Malloreddus o agnolotti, brodo di cardone o minestra maritata, puntarelle o insalata di rinforzo? Da nord a Sud, da Est a Ovest, i piatti della nostra penisola legati alla tradizione natalizia sono tanti e fortemente simbolici.
Le consuetudini sono diverse, come i piatti presenti in tavola, e non solo tra una regione e l’altra d’Italia, ma persino nello stesso paese. Eppure, nonostante le differenze, c’è sempre qualcosa che accomuna un po’ tutti.
Se non in tutta Italia si festeggia la Vigilia di Natale con lauta cena, la tombola con i fagioli o le bucce di mandarino sembrano essere appannaggio di molti. Se il pesce (vero, conservato o finto che sia) è il principe della cena o cenone del 24, il brodo, soprattutto di gallina, regna sovrano in molti pranzi di Natale. Quasi ovunque è presente la frutta secca, come le verdure di stagione, preparate nei modi più variegati. I dolci non si contano, ogni paese ha il suo mentre i piatti più popolari, senza i quali non sarebbe Natale, sono quasi per tutti quelli provenienti da una “cucina povera” che magicamente, in onore delle Sante Festività, diventa un concentrato di calorie per essere più nutriente.

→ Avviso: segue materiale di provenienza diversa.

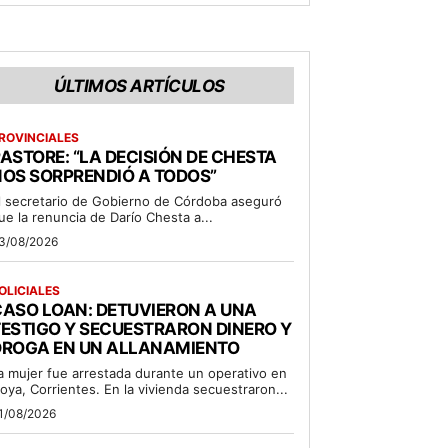
ÚLTIMOS ARTÍCULOS
ROVINCIALES
ASTORE: “LA DECISIÓN DE CHESTA
OS SORPRENDIÓ A TODOS”
l secretario de Gobierno de Córdoba aseguró
ue la renuncia de Darío Chesta a...
3/08/2026
OLICIALES
ASO LOAN: DETUVIERON A UNA
ESTIGO Y SECUESTRARON DINERO Y
DROGA EN UN ALLANAMIENTO
a mujer fue arrestada durante un operativo en
oya, Corrientes. En la vivienda secuestraron...
1/08/2026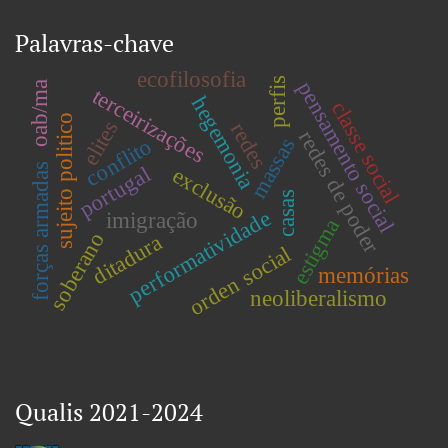
Palavras-chave
ecofilosofia
perfis
pensamento social
oab/ma
terceirizações
hegemonia
classe social
sujeito politico
elites
redes
redes de poder
conflito
massas
forças armadas
portugal
exclusão
casas
performatividade
imigração
estigma
soberano
ditadura
orden social
memórias
neoliberalismo
Qualis 2021-2024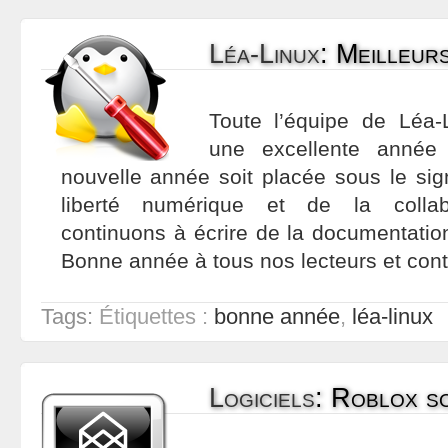
Léa-Linux
:
Meilleur
Toute l’équipe de Léa-
une excellente année
nouvelle année soit placée sous le sig
liberté numérique et de la collab
continuons à écrire de la documentatio
Bonne année à tous nos lecteurs et contr
Tags:
Étiquettes :
bonne année
,
léa-linux
Logiciels
:
Roblox so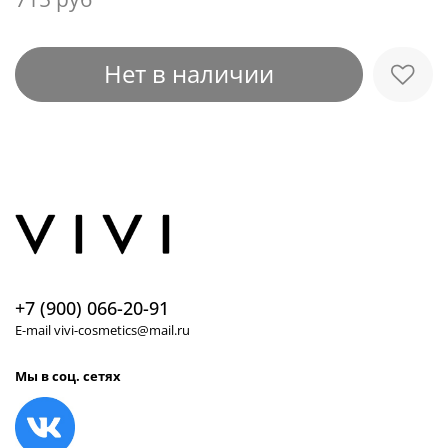
Нет в наличии
+7 (900) 066-20-91
E-mail vivi-cosmetics@mail.ru
Мы в соц. сетях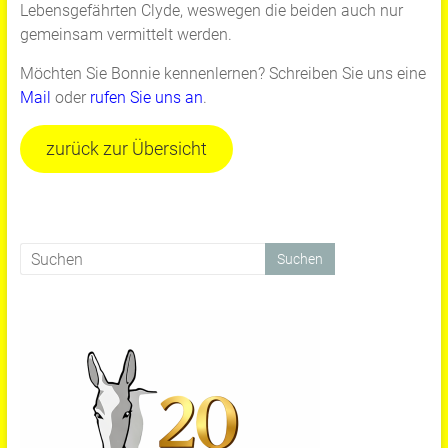
Lebensgefährten Clyde, weswegen die beiden auch nur
gemeinsam vermittelt werden.
Möchten Sie Bonnie kennenlernen? Schreiben Sie uns eine
Mail
oder
rufen Sie uns an
.
zurück zur Übersicht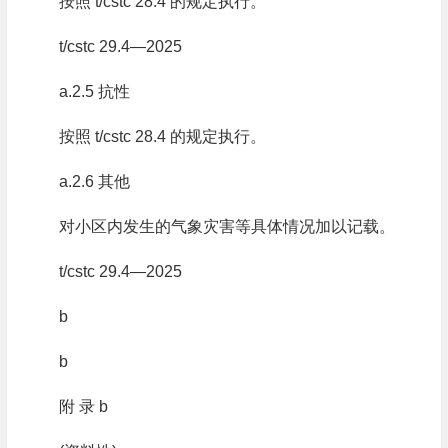
按照 t/cstc 28.4 的规定执行。
t/cstc 29.4—2025
a.2.5 抗性
按照 t/cstc 28.4 的规定执行。
a.2.6 其他
对小区内发生的气象灾害等具体情况加以记载。
t/cstc 29.4—2025
b
b
附 录 b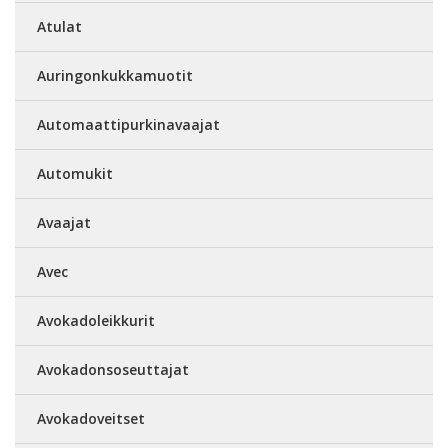
Atulat
Auringonkukkamuotit
Automaattipurkinavaajat
Automukit
Avaajat
Avec
Avokadoleikkurit
Avokadonsoseuttajat
Avokadoveitset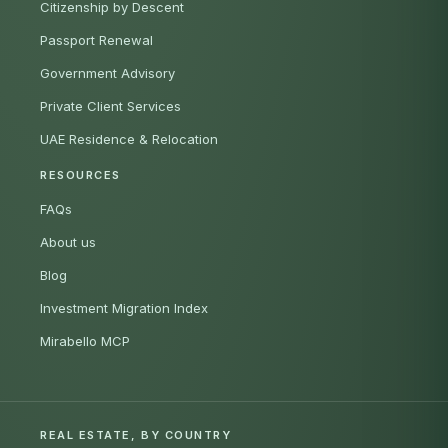
Citizenship by Descent
Passport Renewal
Government Advisory
Private Client Services
UAE Residence & Relocation
RESOURCES
FAQs
About us
Blog
Investment Migration Index
Mirabello MCP
REAL ESTATE, BY COUNTRY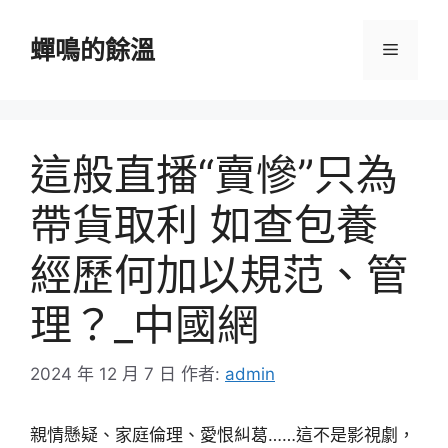
跳
至
蟬鳴的餘溫
選
主
要
單
內
容
這般直播“賣慘”只為
帶貨取利 如查包養
經歷何加以規范、管
理？_中國網
2024 年 12 月 7 日
作者:
admin
親情懸疑、家庭倫理、愛恨糾葛……這不是影視劇，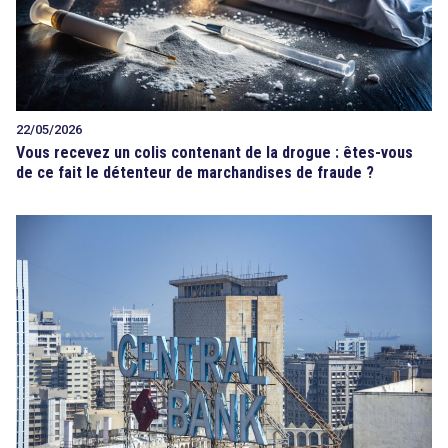
22/05/2026
Vous recevez un colis contenant de la drogue : êtes-vous
de ce fait le détenteur de marchandises de fraude ?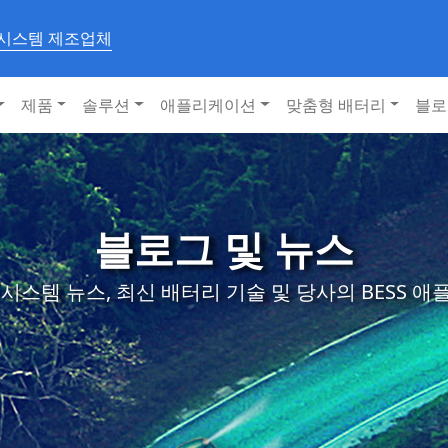
 시스템 제조업체
제품
솔루션
애플리케이션
맞춤형 배터리
블로
블로그 및 뉴스
시스템 뉴스, 최신 배터리 기술 및 당사의 BESS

Alcuni amici si sono gentilmente prestati a raccontarci il loro Natale e, con la debita premessa che ogni famiglia ha la sua tradizione, grazie alle loro golose e personalissime testimonianze, abbiamo provato a ripercorrere una piccola fetta del nostro stivale.
Se in Piemonte non è Natale senza agnolotti (specialità di pasta ripiena di carne tipica del Monferrato, ma presente in tutta la regione), in Valtellina non può mancare il cappone in brodo o la faraona arrosto e il panettone valtellinese (un concentrato di calorie con poca pasta e molta
uvetta, fichi e noci).
A Verona e nel gardese il cenone della Vigilia si imbandisce solo nelle case “miste”, quelle con una giusta percentuale di meridionali, ma per il pranzo di Natale non mancherà il lesso con la pearà, salsa realizzata con pane grattugiato, parmigiano o grana, midollo di bue, burro, brodo di carne e abbondante pepe, che è tradizionalmente accompagnata al bollito misto, detto anche lesso. E se pandori e panettoni hanno soppiantato il tradizionale nadalìn, il vaporoso e leggero panettone veronese modellato a forma di stella, un po’ gonfio nel centro, alcuni forni della zona (come alcune famiglie) continuano a regalarlo ai propri clienti.
A Modena, strano a pensarsi, si mangia pesce, ma solo conservato. Gli spaghetti con tonno, sgombro, acciughe e pomodoro (tutto in scatola) non devono mai mancare, ma nemmeno le frittelle di baccalà e il baccalà in umido con polenta, ma soprattutto le stortine, buone quanto indigeribili anguille cotte alla brace e marinate in aceto che, una volta messe in scatola diventano tutte storte, da cui il nome.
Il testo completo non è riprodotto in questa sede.